The evaluation examines MegaTrain's performance across a four-tier GPU memory hierarchy, where the GH200's NVLink-C2C interconnect provides a sevenfold bandwidth advantage over PCIe Gen5, enabling effective use of host memory as primary storage. MegaTrain achieves up to 12.20× higher throughput than ZeRO-3 offloading on an A100, scales to 14B-parameter training on a 24 GB RTX 3090 where baselines fail, and maintains over 93% device memory utilization, while preserving final accuracy within 0.16% of offloading baselines.
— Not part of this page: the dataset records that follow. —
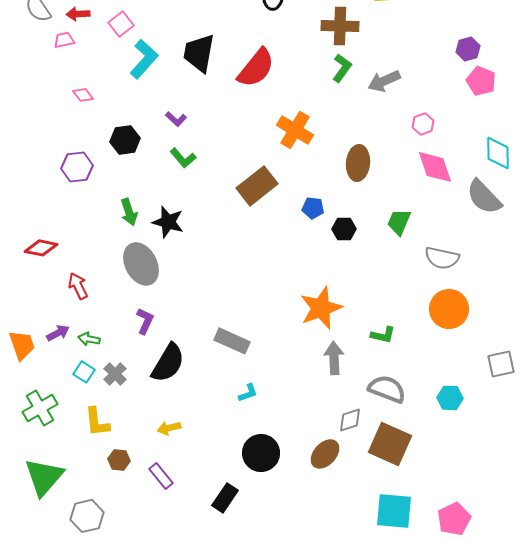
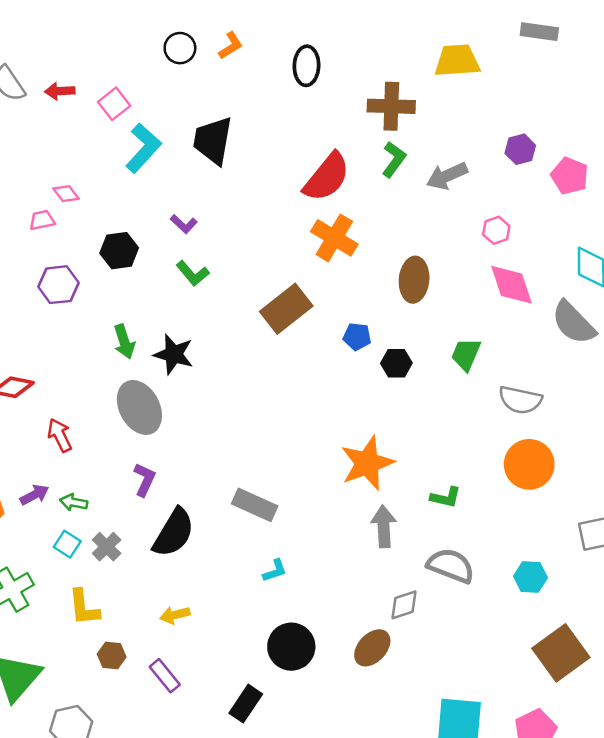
pink trapezoid: (64, 40) -> (42, 220), moved
purple hexagon: (468, 49) -> (520, 149), moved
red semicircle: (256, 68) -> (327, 177), moved
brown square: (390, 444) -> (561, 653), moved, turned 30

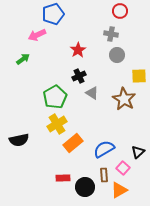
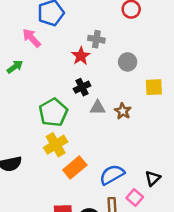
gray cross: (111, 34) -> (96, 39), moved
pink arrow: (37, 35) -> (32, 38), turned 72
gray triangle: (92, 93) -> (98, 108), turned -32
brown star: (124, 99) -> (123, 111), moved, size x0.6

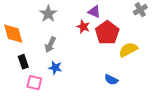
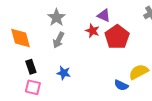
gray arrow: (50, 45) -> (59, 40), moved
yellow semicircle: (128, 50) -> (139, 72), moved
pink square: (34, 83) -> (33, 87), moved

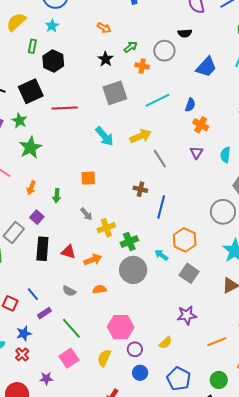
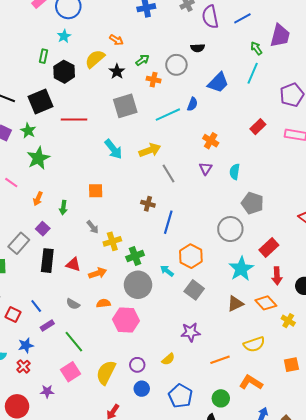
yellow semicircle: (16, 22) -> (95, 59), moved
blue semicircle: (190, 105) -> (192, 104), moved
pink hexagon: (121, 327) -> (126, 320), moved
yellow semicircle: (104, 358) -> (106, 373), size x1.4

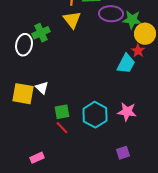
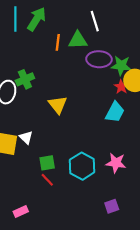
yellow triangle: (72, 20) -> (58, 105), moved
red star: (138, 51) -> (121, 87), moved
An ablation study reveals that double buffering for overlapping prefetch, computation, and offloading is critical, as its removal causes a 31.3% throughput drop, and MegaTrain sustains high throughput even as model depth increases to 180 layers, whereas baselines encounter out-of-memory failures beyond 84 layers. Overall, MegaTrain enables training of models over 43 billion parameters on a single GPU with limited device memory, demonstrating robust scalability and efficiency across diverse hardware configurations.